8 thoughts on “Business Musings: The Research (Part Two) AI Audio

  1. Hi Kris, I’ve been looking at the D2D Apple Audio TOS, and two things stand out to me:

    For each Chosen Work, in addition to the rights otherwise granted under the D2D Terms, you grant Draft2Digital the worldwide, nonexclusive, and sublicenseable right and license to:
    Use, copy, modify, reproduce, distribute, translate, transmit, display and make derivative works of those Works and Related Materials as Audiobooks, as well as the right and license to retain a copy of each such Audiobook and corresponding Related Materials and distribute, sell and offer for sale such Audiobooks, in whole or in part, by all means now known or later developed, and in all languages and formats; and
    Market the Works as Audiobooks,…”

    So they want derivative rights. All derivative rights? I.e. a rights grab? This would allow D2D to license out, for instance, video game rights based on the audiobook content. There are so many derivative rights, it seems like I’d be giving away the farm for the pleasure of having my book AI-narrated for free.
    They are also grabbing translation rights, so this would be a worldwide license.

    Also:
    ” You shall have no right, title, or interest in the Audiobooks nor any of the technology or intellectual property rights used to create Audiobooks from Your Works.”

    This is not the same as producing an audio on ACX and then having rights to that audio 7 years later. Even though the license is non-exclusive, it smells a whole lot like a sale. Unless, of course, I take the audio down after the period of “more than 6 months on the market” expires. If I am unfortunate, D2D might have sublicensed some of my rights out already and I don’t see a reversal mechanism in that very short contract.

    Am I reading this right or am I just being paranoid? I did write to D2D, pointed out my concerns, and requested changes to the TOS. Meanwhile I uploaded a gay romance trilogy that would be hard to exploit for gaming content, just because I was terribly curious how it comes out. (A gambit, I know. Perhaps an unwise one.)

  2. Hi Kris, I’ve been looking at the D2D Apple Audio TOS, and two things stand out to me:

    For each Chosen Work, in addition to the rights otherwise granted under the D2D Terms, you grant Draft2Digital the worldwide, nonexclusive, and sublicenseable right and license to:
    Use, copy, modify, reproduce, distribute, translate, transmit, display and make derivative works of those Works and Related Materials as Audiobooks, as well as the right and license to retain a copy of each such Audiobook and corresponding Related Materials and distribute, sell and offer for sale such Audiobooks, in whole or in part, by all means now known or later developed, and in all languages and formats; and
    Market the Works as Audiobooks,…”

    So they want derivative rights. All derivative rights? I.e. a rights grab? This would allow D2D to license out, for instance, video game rights based on the audiobook content. There are so many derivative rights, it seems like I’d be giving away the farm for the pleasure of having my book AI-narrated for free.
    They are also grabbing translation rights, so this would be a worldwide license.

    Also:
    ” You shall have no right, title, or interest in the Audiobooks nor any of the technology or intellectual property rights used to create Audiobooks from Your Works.”
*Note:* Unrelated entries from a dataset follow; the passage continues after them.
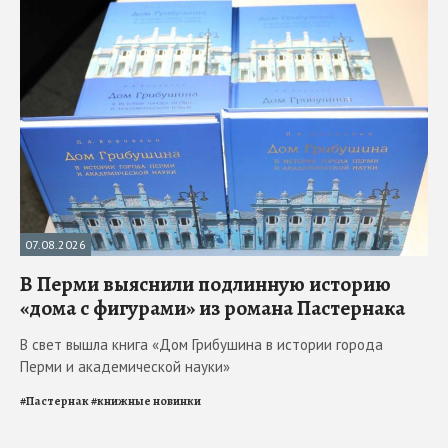
07.08.2026
В Перми выяснили подлинную историю
«дома с фигурами» из романа Пастернака
В свет вышла книга «Дом Грибушина в истории города
Перми и академической науки»
#
Пастернак
#
книжные новинки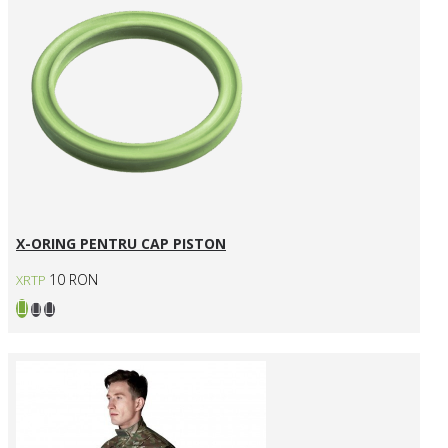
X-ORING PENTRU CAP PISTON
10 RON
XRTP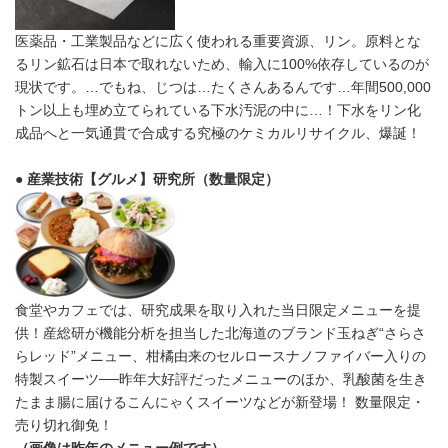
医薬品・工業製品などに広く使われる重要資源、リン。原料とな
るリン鉱石は日本で取れないため、輸入に100%依存しているのが
現状です。…でもね、じつは…たくさんあるんです…年間500,000
トン以上も埋め立てられている下水汚泥の中に…！下水をリン化
成品へと一気通貫で合成する究極のケミカルリサイクル、爆誕！
● 産業技術【グルメ】研究所（数量限定）
食堂やカフェでは、研究成果を取り入れた当日限定メニューを提
供！産総研が機能分析を担当した北海道のブランド玉ねぎ“さらさ
らレッド”メニュー、柑橘由来のセルロースナノファイバー入りの
特製スイーツ──昨年大好評だったメニューのほか、乳酸菌を生き
たまま腸に届けるこんにゃくスイーツなどが新登場！ 数量限定・
売り切れ御免！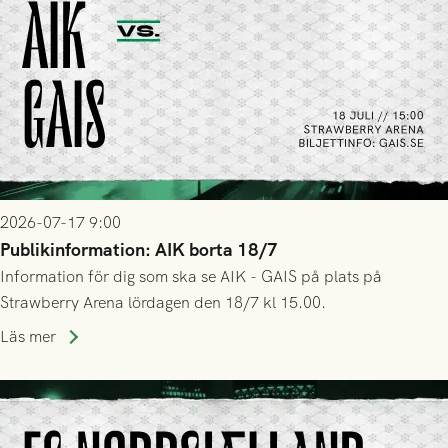
2026-07-17 9:00
Publikinformation: AIK borta 18/7
Information för dig som ska se AIK - GAIS på plats på
Strawberry Arena lördagen den 18/7 kl 15.00.
Läs mer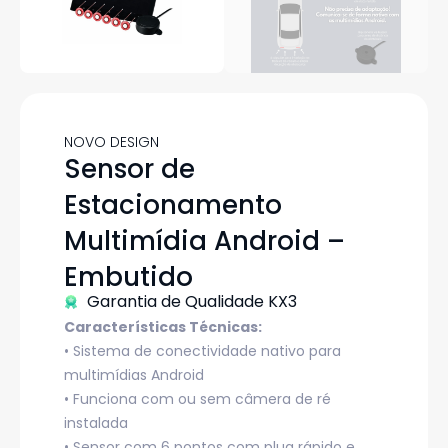
NOVO DESIGN
Sensor de
Estacionamento
Multimídia Android –
Embutido
Garantia de Qualidade KX3
Características Técnicas:
• Sistema de conectividade nativo para
multimídias Android
• Funciona com ou sem câmera de ré
instalada
• Sensor com 6 pontos com plug rápido e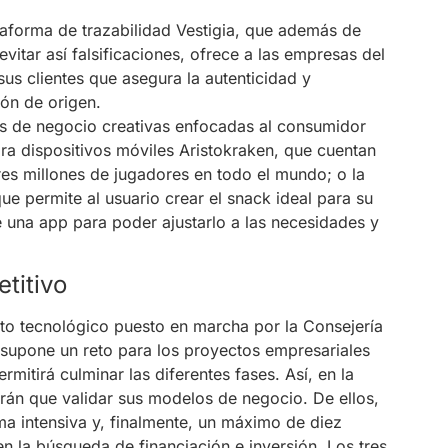
ataforma de trazabilidad Vestigia, que además de
evitar así falsificaciones, ofrece a las empresas del
us clientes que asegura la autenticidad y
ión de origen.
as de negocio creativas enfocadas al consumidor
ra dispositivos móviles Aristokraken, que cuentan
res millones de jugadores en todo el mundo; o la
ue permite al usuario crear el snack ideal para su
una app para poder ajustarlo a las necesidades y
titivo
o tecnológico puesto en marcha por la Consejería
upone un reto para los proyectos empresariales
rmitirá culminar las diferentes fases. Así, en la
drán que validar sus modelos de negocio. De ellos,
ma intensiva y, finalmente, un máximo de diez
 la búsqueda de financiación e inversión. Los tres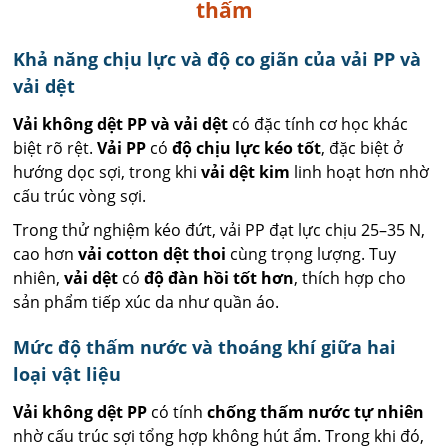
thấm
Khả năng chịu lực và độ co giãn của vải PP và
vải dệt
Vải không dệt PP và vải dệt
có đặc tính cơ học khác
biệt rõ rệt.
Vải PP
có
độ chịu lực kéo tốt
, đặc biệt ở
hướng dọc sợi, trong khi
vải dệt kim
linh hoạt hơn nhờ
cấu trúc vòng sợi.
Trong thử nghiệm kéo đứt, vải PP đạt lực chịu 25–35 N,
cao hơn
vải cotton dệt thoi
cùng trọng lượng. Tuy
nhiên,
vải dệt
có
độ đàn hồi tốt hơn
, thích hợp cho
sản phẩm tiếp xúc da như quần áo.
Mức độ thấm nước và thoáng khí giữa hai
loại vật liệu
Vải không dệt PP
có tính
chống thấm nước tự nhiên
nhờ cấu trúc sợi tổng hợp không hút ẩm. Trong khi đó,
    This is not the same as producing an audio on ACX and then having rights to that audio 7 years later. Even though the license is non-exclusive, it smells a whole lot like a sale. Unless, of course, I take the audio down after the period of “more than 6 months on the market” expires. If I am unfortunate, D2D might have sublicensed some of my rights out already and I don’t see a reversal mechanism in that very short contract.

    Am I reading this right or am I just being paranoid?
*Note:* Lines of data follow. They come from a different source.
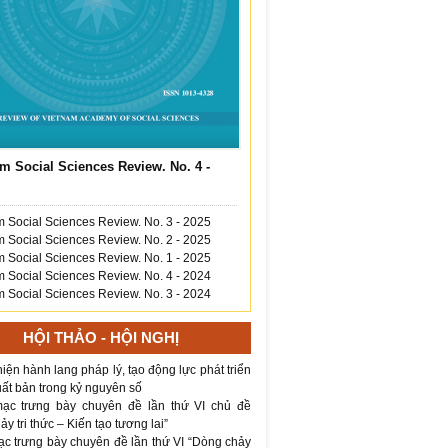
m Social Sciences Review. No. 4 -
 Social Sciences Review. No. 3 - 2025
 Social Sciences Review. No. 2 - 2025
 Social Sciences Review. No. 1 - 2025
 Social Sciences Review. No. 4 - 2024
 Social Sciences Review. No. 3 - 2024
HỘI THẢO - HỘI NGHỊ
iện hành lang pháp lý, tạo động lực phát triển
ất bản trong kỷ nguyên số
ạc trưng bày chuyên đề lần thứ VI chủ đề
y tri thức – Kiến tạo tương lai”
ạc trưng bày chuyên đề lần thứ VI “Dòng chảy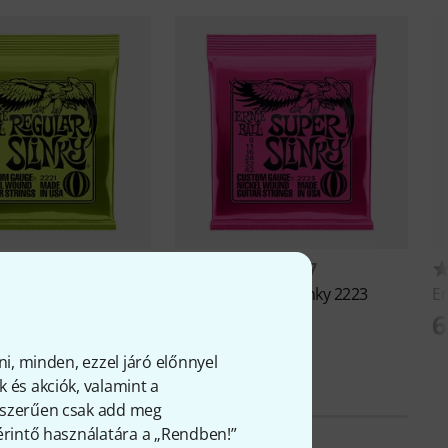
12012
5917
221
Ernie Ball
Super Slinky 2223
Er
t
2 150 Ft
6
ni, minden, ezzel járó előnnyel
 és akciók, valamint a
gyszerűen csak add meg
 érintő használatára a „Rendben!”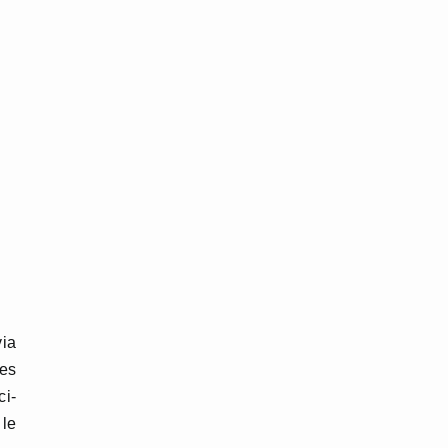
ia
nes
ci-
 le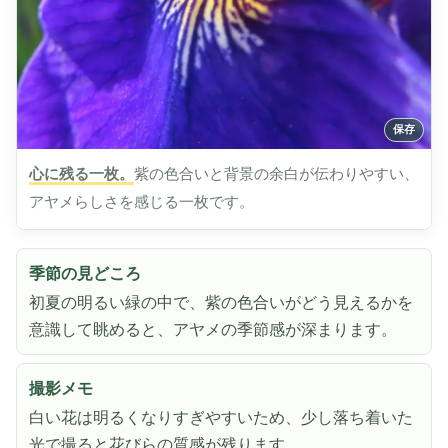
心に残る一枚。
紫の色合いと背景の余白が伝わりやすい、
アヤメらしさを感じる一枚です。
季節の見どころ
初夏の明るい緑の中で、紫の色合いがどう見えるかを
意識して眺めると、アヤメの季節感が深まります。
撮影メモ
白い花は明るくなりすぎやすいため、少し落ち着いた
光で撮ると花びらの質感が残ります。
    1. It is impossible to know the answer to your question, Kate, without reading the entire TOS. As I say all the time a contract is one long agreement. You can’t cherry pick parts and get an answer. I do think the key phrase here though is “as Audiobooks”
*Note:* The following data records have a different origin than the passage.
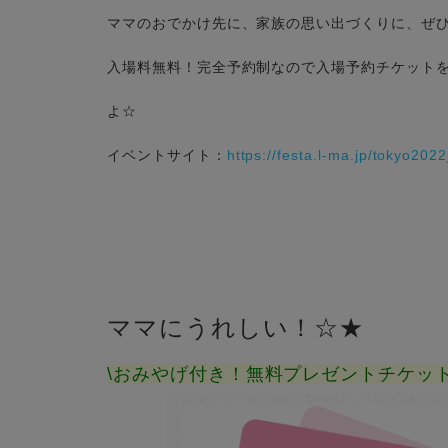
ママのおでかけ先に、家族の思い出づくりに、ぜひ
入場料無料！完全予約制なので入場予約チケットを
よ☆
イベントサイト：
https://festa.l-ma.jp/tokyo2022
ママにうれしい！☆★
\おみやげ付き！無料プレゼントチケット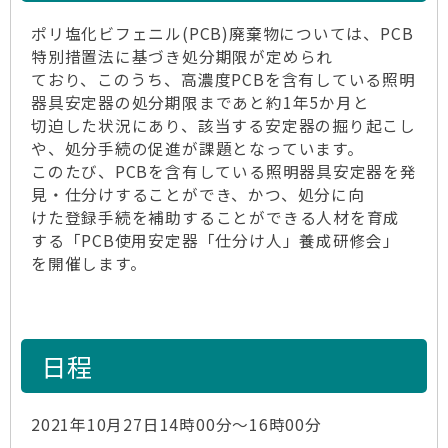
ポリ塩化ビフェニル(PCB)廃棄物については、PCB
特別措置法に基づき処分期限が定められ
ており、このうち、高濃度PCBを含有している照明
器具安定器の処分期限まであと約1年5か月と
切迫した状況にあり、該当する安定器の掘り起こし
や、処分手続の促進が課題となっています。
このたび、PCBを含有している照明器具安定器を発
見・仕分けすることができ、かつ、処分に向
けた登録手続を補助することができる人材を育成
する「PCB使用安定器「仕分け人」養成研修会」
を開催します。
日程
2021年10月27日14時00分～16時00分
  3. If you haven’t already, you might want to check out Blakify. I got it for a one time payment on Appsumo and the voices are decent. Full commercial rights are included with the purchase. Some of the voices are… not great, but there are a handful that I like. I’m experimenting with AI audio on Youtube so this is a nice resource for me.

  4. I’m playing with Google AI now. It’s got the option to slow narration and edit pronunciation but it isn’t working for everything. On things like tear/tear it will give you the two common options and you can apply a pronunciation to a single word or the entire manuscript. But for my made up words in my fantasy story it’s a bit harder. The options are written out phonetically, and sometimes they don’t work. It says you can speak/record a word, but I haven’t gotten that to work yet either. I need to figure out where to get those phonetic characters so I can build the right sound.

    And it really doesn’t understand hmm. And ellipses. Even when I slow it down as much as it allows, it still sounds too abrupt. I foresee some rewriting for some of my more cryptic characters.

    But it’s free. So it seems like a reasonable experiment.

  5. I’d be less concerned about Google changing to charge for audio, than Google shutting down their AI program or replacing it with something differently inconvenient.

    Sure, you can roll with that change and it won’t destroy existing recordings. But they can’t even keep their *chat* service consistent year-to-year.

    But that’s the story of our whole business, isn’t it? Adapt, flow, and persist.